On the left of the diagram is the memory manager that reads the servo values from a Mongo database. The data produced is then fed to the ARX model and its teacher. They don’t need extra data processing, as opposed to the NARX model.

Indeed, the NARX model is made of a neural network that needs normalized data. That’s why you can see that the data coming from the memory block is also fed to a normalizer block that converts the raw data to a [-1, 1] range before being sent to the NARX and its teacher. Then the data coming out of the NARX model is denormalized to revert it back to its original data space.

On the ARX and NARX models you can clearly see the backward link that connects the output to the input. This link makes the network seamlessly recurrent. And again, in term of coding, it’s nothing harder than creating the link !

You also may have noticed the three probes that display some data values. This was for me to quickly check what are the model ouputs (simulated) compared to the real output (measured on the real system). On that run, the ARX is better than the NARX, but I currently didn’t push any analyze further to explain this…

My next work will now be focused on analyzing the results deeper, maybe working on the so called BPTT neural network (ouch ! it hurts !) or maybe even trying to make some kind of automated learning shell that would be able to test multiple models and parameters and then select the best one…
I know ! It seams like there’s going to be a huuuuge mountain to climb… I fight this feeling by telling me that I already climb quite a big part that it would be even worse to stop now !

I’ll let you know of my progress in a while. And do not hesitate to say hi or comment on this ! I’d be curious to know what it feels like for someone external !

Lynxmotion SSC32/AL5x Robotic Arm Library

It’s been a long time I did not post anything on my blog… I’ve been quite busy during the past few months !

I did not do any major development so far and I decided to slowly come back to my experiments by publishing some of my code. It’s been a while now that I thought it would be cool I publish my code for the Lynxmotion AL5x and its SSC32 board.
I was quite surprised to see that there’s no existing library for these devices.
I made some improvements on the code I wrote some time ago, mostly to support more SSC32 features and to have a better, cleaner and commented code.

So there you go guys, the Lynxmotion library is on my Github account : https://github.com/remyzerems/Lynxmotion

As you can see from the Github page, the main key features are driving servos, input/output access, SSC32 enumeration and of course AL5x joints driving.

Hope this will be in a way useful to somebody !

Instructions on how to modify the webcams

So the previous point was about adding stereo vision to my AL5C robot.

Now let’s do it ! I wrote an Instructable for a better reading. That’s a more common way for doing such a thing too !

So, follow this link to access the Instructable : http://www.instructables.com/id/Giving-sight-to-your-Lynxmotion-AL5C/

Finally here my AL5C stereo vision enabled :

Modified Lynxmotion AL5C

Feel free to share and comment (whatever if it’s here or on the Instructable !)
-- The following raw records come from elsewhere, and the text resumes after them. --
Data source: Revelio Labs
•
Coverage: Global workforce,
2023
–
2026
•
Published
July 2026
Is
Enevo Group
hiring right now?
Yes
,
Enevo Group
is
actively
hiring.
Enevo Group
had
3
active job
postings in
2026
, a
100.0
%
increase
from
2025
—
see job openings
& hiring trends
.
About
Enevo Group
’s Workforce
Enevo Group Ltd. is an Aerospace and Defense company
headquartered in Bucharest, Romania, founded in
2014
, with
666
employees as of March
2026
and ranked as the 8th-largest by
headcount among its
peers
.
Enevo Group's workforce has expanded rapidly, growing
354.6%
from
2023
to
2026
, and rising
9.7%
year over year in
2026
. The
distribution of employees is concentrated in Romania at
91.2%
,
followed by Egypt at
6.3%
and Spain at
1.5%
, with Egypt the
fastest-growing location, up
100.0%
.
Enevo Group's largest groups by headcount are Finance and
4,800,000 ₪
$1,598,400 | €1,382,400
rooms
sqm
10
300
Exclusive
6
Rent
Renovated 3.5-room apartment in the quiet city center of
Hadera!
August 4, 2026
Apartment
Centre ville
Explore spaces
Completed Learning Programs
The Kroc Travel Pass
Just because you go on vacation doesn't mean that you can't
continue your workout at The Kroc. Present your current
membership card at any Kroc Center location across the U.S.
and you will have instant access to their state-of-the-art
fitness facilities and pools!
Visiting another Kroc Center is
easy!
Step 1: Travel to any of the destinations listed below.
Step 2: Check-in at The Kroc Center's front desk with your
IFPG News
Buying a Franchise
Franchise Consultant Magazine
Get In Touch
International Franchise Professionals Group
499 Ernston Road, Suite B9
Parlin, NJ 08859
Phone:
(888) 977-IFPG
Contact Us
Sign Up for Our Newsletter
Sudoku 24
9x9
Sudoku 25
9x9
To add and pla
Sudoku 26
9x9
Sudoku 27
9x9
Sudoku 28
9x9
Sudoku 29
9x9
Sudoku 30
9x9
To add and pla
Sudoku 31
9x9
Adding Stereo Imaging to the Lynxmotion AL5C

My target now is to add stereo imaging to my robot arm. So to explain this I’ll make parts corresponding on each step, and make posts out of this, to ease comprehension and navigation on the blog…
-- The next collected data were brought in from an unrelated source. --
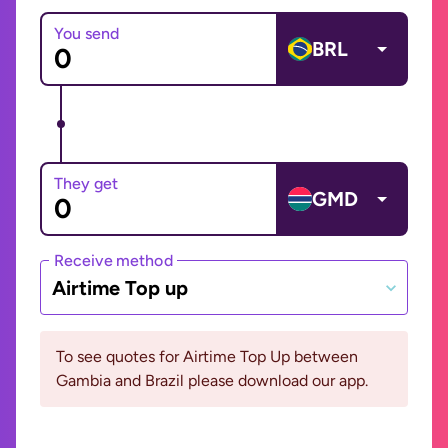
You send
BRL
They get
GMD
Receive method
Airtime Top up
To see quotes for Airtime Top Up between
Gambia and Brazil please download our app.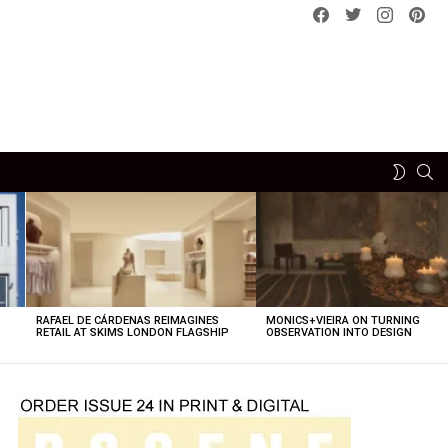
Facebook
Twitter
instagram
pint
SE
SWITCH
SKIN
RAFAEL DE CÁRDENAS REIMAGINES
MONICS+VIEIRA ON TURNING
O
RETAIL AT SKIMS LONDON FLAGSHIP
OBSERVATION INTO DESIGN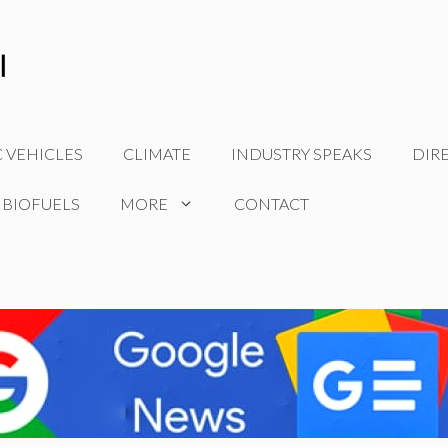
C VEHICLES
CLIMATE
INDUSTRY SPEAKS
DIR
 BIOFUELS
MORE
CONTACT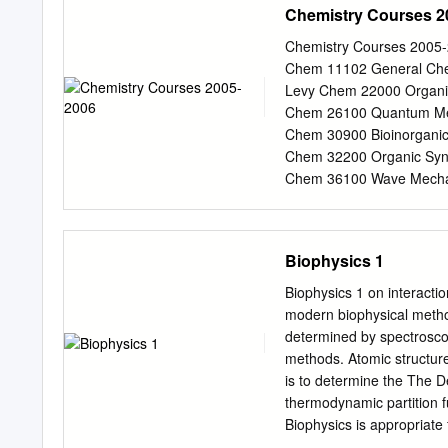
Chemistry Courses 2
of Nanobotmodels Com
(
info@nanobotmodels.c
Chemistry Courses 2005-
Chemistry 4Students who 
Chem 11102 General Chem
Chemistry Biophysical Che
Levy Chem 22000 Organic
year also cover the requir
Chem 26100 Quantum Mec
Chemistry. the physical
Chem 30900 Bioinorganic
SUBJECT 3 biomolecula
Chem 32200 Organic Synth
include: modern industria
Chem 36100 Wave Mechan
Dinner Winter 2006 Chem
Chemistry II, Variant B 
Inorganic Chemistry I H
Biophysics 1
Organic Chemistry II K
Physical Chemistry Levy 
Biophysics 1 on interacti
Jordan Chem 30400 Organ
modern biophysical metho
Synthesis Yamamoto Che
determined by spectroscopi
Mechanics Freed Chem 36
methods. Atomic structur
Chemistry Lee Spring 20
is to determine the The D
General Chemistry III, V
thermodynamic partition f
Chem 22200 Organic Chem
Biophysics is appropriate 
Chem 22700 Advanced Org
develop and integrate the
But hey !! What’s « stereo imaging » ?? It’s an algorithm to infer 3D data from two images of a same scene, but taken at two different know points. It then gives a 2D image in grayscale like this famous one :

Stereo Imaging - Disparity map

You’ve got on top, the left and right image taken from two close points in a room.
On the bottom, the result : on the left, noisy image from the algorithm, on the right, the filtered result. (Image credits : http://afshin.sepehri.info/projects/ImageProcessing/ColorCalibration/color_calibration.htm)

The white color stands for closer objects, the darker it is, the further it is from the camera.
As you can see, it’s a powerful algorithm that allows to have the 3rd dimension, the depth from a scene. We can imagine using the produced data with object recognition algorithms or to help a robot to move itself in space avoiding obstacles, or maybe also in SLAM agorithms (SLAM stands for Simultaneous Localization and Mapping).
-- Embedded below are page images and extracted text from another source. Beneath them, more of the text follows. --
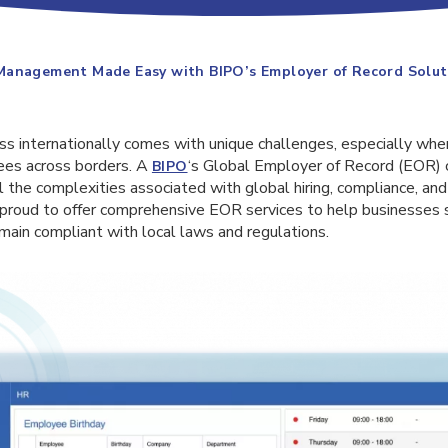
Management Made Easy with BIPO’s Employer of Record Solut
s internationally comes with unique challenges, especially when
es across borders. A
‘s Global Employer of Record (EOR) c
BIPO
ll the complexities associated with global hiring, compliance, 
roud to offer comprehensive EOR services to help businesses 
main compliant with local laws and regulations.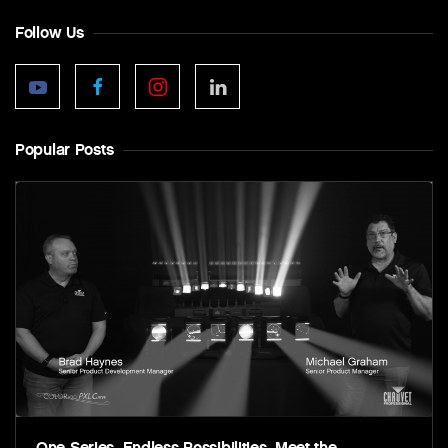
Follow Us
Popular Posts
One Series. Endless Possibilities. Meet the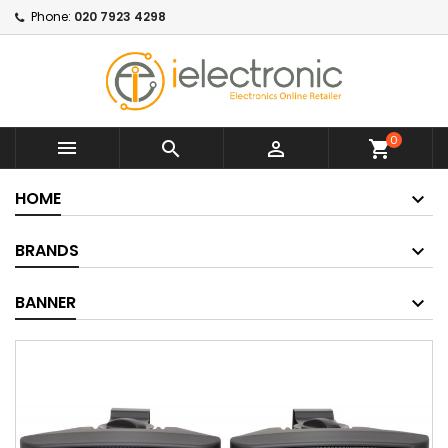
Phone:
020 7923 4298
0



shopping_cart
HOME
BRANDS
BANNER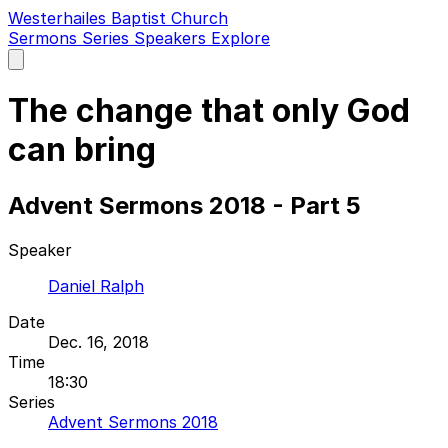
Westerhailes Baptist Church
Sermons
Series
Speakers
Explore
Open
main
menu
The change that only God
can bring
Advent Sermons 2018 - Part 5
Speaker
Daniel Ralph
Date
Dec. 16, 2018
Time
18:30
Series
Advent Sermons 2018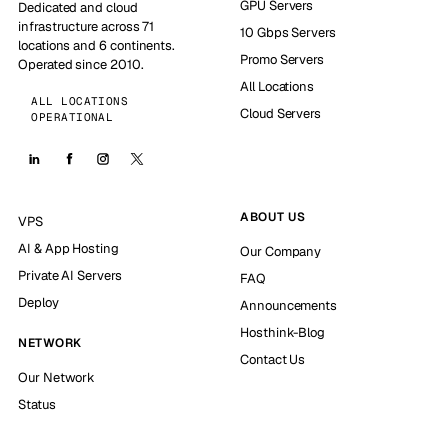
GPU Servers
Dedicated and cloud
infrastructure across 71
10 Gbps Servers
locations and 6 continents.
Promo Servers
Operated since 2010.
All Locations
ALL LOCATIONS
Cloud Servers
OPERATIONAL
ABOUT US
VPS
AI & App Hosting
Our Company
Private AI Servers
FAQ
Deploy
Announcements
Hosthink-Blog
NETWORK
Contact Us
Our Network
Status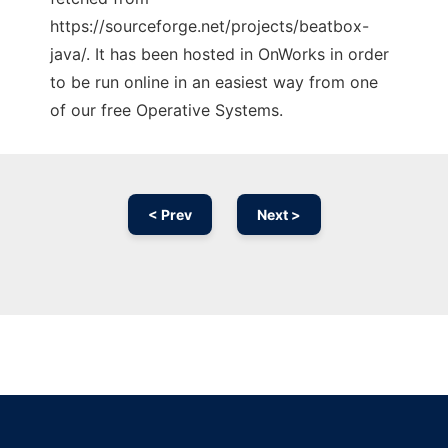
https://sourceforge.net/projects/beatbox-
java/. It has been hosted in OnWorks in order
to be run online in an easiest way from one
of our free Operative Systems.
< Prev
Next >
Ad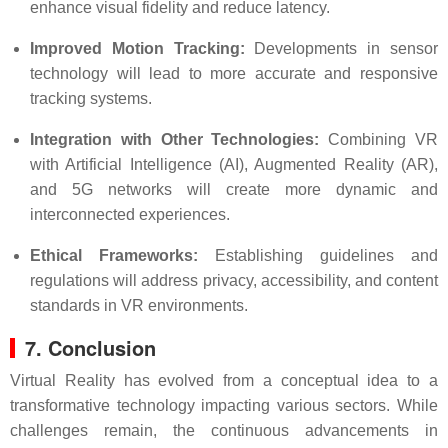
enhance visual fidelity and reduce latency.
Improved Motion Tracking:
Developments in sensor
technology will lead to more accurate and responsive
tracking systems.
Integration with Other Technologies:
Combining VR
with Artificial Intelligence (AI), Augmented Reality (AR),
and 5G networks will create more dynamic and
interconnected experiences.
Ethical Frameworks:
Establishing guidelines and
regulations will address privacy, accessibility, and content
standards in VR environments.
7. Conclusion
Virtual Reality has evolved from a conceptual idea to a
transformative technology impacting various sectors. While
challenges remain, the continuous advancements in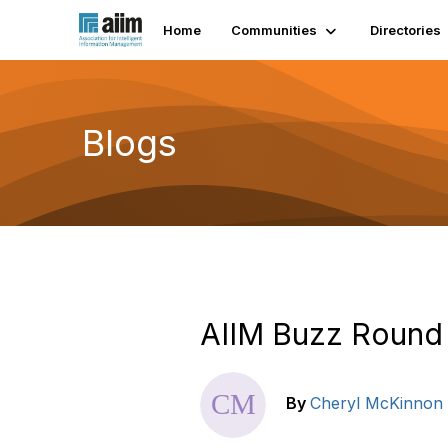
Home
Communities
Directories
Blogs
AIIM Buzz Round 
By
Cheryl McKinnon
So, I started searching for a good camera. It has to be small enough to fit two of these in the robot arm, provide good quality images, have an auto focus feature…  And also, affordable ! That’s a lot of criteria isn’t it ?

After spending some time searching, I finally found the Logitech C525 which has it all !
I also searched on the web some information on what the cameras had inside to see how the PCB and the sensor looked like to have an idea for integrating the cameras on the robot arm (for example locate mounting holes, sensor position…).
There’s one video which helped me a lot to see what’s in the webcam, it’s here : www.youtube.com/watch?v=mBwH2hqGkck‎ thank you Peter !
Oh and, little detail on the webcam, it has an internal microphone, so later I could play with sounds too, in stereo !

Logitech C525

So, the Logitech C525 is an HD camera featuring 720p image resolution, auto focus and it’s quite affordable costing some 40€ each… For full specifications, see the official Logitech website.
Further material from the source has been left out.